**Task goal**
Each entry is to be given again word for word; images are dropped.

**Data**

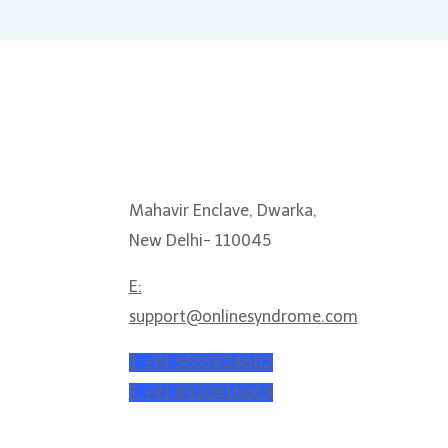
 help?
Get In Touch
Mahavir Enclave, Dwarka,
New Delhi- 110045
E:
support@onlinesyndrome.com
T: +91 9555924602
T: +91 8920616669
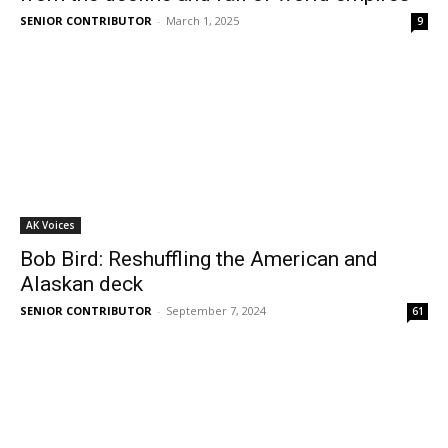
SENIOR CONTRIBUTOR
-
March 1, 2025
9
AK Voices
Bob Bird: Reshuffling the American and
Alaskan deck
SENIOR CONTRIBUTOR
-
September 7, 2024
61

**Task result**
 help?
Get In Touch
Mahavir Enclave, Dwarka,
New Delhi- 110045
E:
support@onlinesyndrome.com
T: +91 9555924602
T: +91 8920616669
SENIOR CONTRIBUTOR
-
March 1, 2025
9
AK Voices
Bob Bird: Reshuffling the American and
Alaskan deck
SENIOR CONTRIBUTOR
-
September 7, 2024
61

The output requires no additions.